Your task is to retype each line of the data below exactly.

(Records from a data source)
____
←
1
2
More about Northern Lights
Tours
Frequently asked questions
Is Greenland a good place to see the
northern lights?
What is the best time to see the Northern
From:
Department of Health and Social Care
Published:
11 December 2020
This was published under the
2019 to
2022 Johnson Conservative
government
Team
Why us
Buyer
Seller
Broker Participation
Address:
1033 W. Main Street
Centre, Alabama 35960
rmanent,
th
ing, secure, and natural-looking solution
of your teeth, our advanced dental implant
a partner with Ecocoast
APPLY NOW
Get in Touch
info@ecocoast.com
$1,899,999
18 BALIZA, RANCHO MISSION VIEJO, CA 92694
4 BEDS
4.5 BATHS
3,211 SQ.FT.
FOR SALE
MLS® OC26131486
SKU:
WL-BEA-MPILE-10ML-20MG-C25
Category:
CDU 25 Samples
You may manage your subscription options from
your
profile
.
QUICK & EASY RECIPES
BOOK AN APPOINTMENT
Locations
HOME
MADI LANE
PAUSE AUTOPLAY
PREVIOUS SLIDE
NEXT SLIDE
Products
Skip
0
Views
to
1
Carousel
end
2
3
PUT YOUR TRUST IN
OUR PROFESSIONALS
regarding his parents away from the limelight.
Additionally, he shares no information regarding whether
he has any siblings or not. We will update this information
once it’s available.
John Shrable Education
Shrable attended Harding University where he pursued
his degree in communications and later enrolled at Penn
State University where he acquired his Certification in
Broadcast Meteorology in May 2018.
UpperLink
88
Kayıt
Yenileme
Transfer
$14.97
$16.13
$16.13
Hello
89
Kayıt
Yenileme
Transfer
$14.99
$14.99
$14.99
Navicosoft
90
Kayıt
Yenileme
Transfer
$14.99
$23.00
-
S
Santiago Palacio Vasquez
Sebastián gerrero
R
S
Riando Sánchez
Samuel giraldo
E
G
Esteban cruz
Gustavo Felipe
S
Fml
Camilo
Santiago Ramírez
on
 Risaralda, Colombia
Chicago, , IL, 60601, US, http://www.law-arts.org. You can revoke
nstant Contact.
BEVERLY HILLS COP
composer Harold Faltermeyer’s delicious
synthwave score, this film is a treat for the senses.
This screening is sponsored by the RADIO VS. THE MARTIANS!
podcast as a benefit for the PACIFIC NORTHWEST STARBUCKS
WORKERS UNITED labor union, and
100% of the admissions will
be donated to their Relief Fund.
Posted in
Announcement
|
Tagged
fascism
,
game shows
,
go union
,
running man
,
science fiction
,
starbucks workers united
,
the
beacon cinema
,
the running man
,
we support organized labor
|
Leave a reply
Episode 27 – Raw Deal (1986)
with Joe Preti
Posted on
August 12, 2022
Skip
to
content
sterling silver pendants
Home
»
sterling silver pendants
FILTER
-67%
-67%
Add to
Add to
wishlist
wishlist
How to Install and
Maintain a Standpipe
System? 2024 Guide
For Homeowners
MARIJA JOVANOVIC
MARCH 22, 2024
____
Result of the exercise:
←
1
2
More about Northern Lights
Tours
Frequently asked questions
Is Greenland a good place to see the
northern lights?
What is the best time to see the Northern
From:
Department of Health and Social Care
Published:
11 December 2020
This was published under the
2019 to
2022 Johnson Conservative
government
Team
Why us
Buyer
Seller
Broker Participation
Address:
1033 W. Main Street
Centre, Alabama 35960
rmanent,
th
ing, secure, and natural-looking solution
of your teeth, our advanced dental implant
a partner with Ecocoast
APPLY NOW
Get in Touch
info@ecocoast.com
$1,899,999
18 BALIZA, RANCHO MISSION VIEJO, CA 92694
4 BEDS
4.5 BATHS
3,211 SQ.FT.
FOR SALE
MLS® OC26131486
SKU:
WL-BEA-MPILE-10ML-20MG-C25
Category:
CDU 25 Samples
You may manage your subscription options from
your
profile
.
QUICK & EASY RECIPES
BOOK AN APPOINTMENT
Locations
HOME
MADI LANE
PAUSE AUTOPLAY
PREVIOUS SLIDE
NEXT SLIDE
Products
Skip
0
Views
to
1
Carousel
end
2
3
PUT YOUR TRUST IN
OUR PROFESSIONALS
regarding his parents away from the limelight.
Additionally, he shares no information regarding whether
he has any siblings or not. We will update this information
once it’s available.
John Shrable Education
Shrable attended Harding University where he pursued
his degree in communications and later enrolled at Penn
State University where he acquired his Certification in
Broadcast Meteorology in May 2018.
UpperLink
88
Kayıt
Yenileme
Transfer
$14.97
$16.13
$16.13
Hello
89
Kayıt
Yenileme
Transfer
$14.99
$14.99
$14.99
Navicosoft
90
Kayıt
Yenileme
Transfer
$14.99
$23.00
-
S
Santiago Palacio Vasquez
Sebastián gerrero
R
S
Riando Sánchez
Samuel giraldo
E
G
Esteban cruz
Gustavo Felipe
S
Fml
Camilo
Santiago Ramírez
on
 Risaralda, Colombia
Chicago, , IL, 60601, US, http://www.law-arts.org. You can revoke
nstant Contact.
BEVERLY HILLS COP
composer Harold Faltermeyer’s delicious
synthwave score, this film is a treat for the senses.
This screening is sponsored by the RADIO VS. THE MARTIANS!
podcast as a benefit for the PACIFIC NORTHWEST STARBUCKS
WORKERS UNITED labor union, and
100% of the admissions will
be donated to their Relief Fund.
Posted in
Announcement
|
Tagged
fascism
,
game shows
,
go union
,
running man
,
science fiction
,
starbucks workers united
,
the
beacon cinema
,
the running man
,
we support organized labor
|
Leave a reply
Episode 27 – Raw Deal (1986)
with Joe Preti
Posted on
August 12, 2022
Skip
to
content
sterling silver pendants
Home
»
sterling silver pendants
FILTER
-67%
-67%
Add to
Add to
wishlist
wishlist
How to Install and
Maintain a Standpipe
System? 2024 Guide
For Homeowners
MARIJA JOVANOVIC
MARCH 22, 2024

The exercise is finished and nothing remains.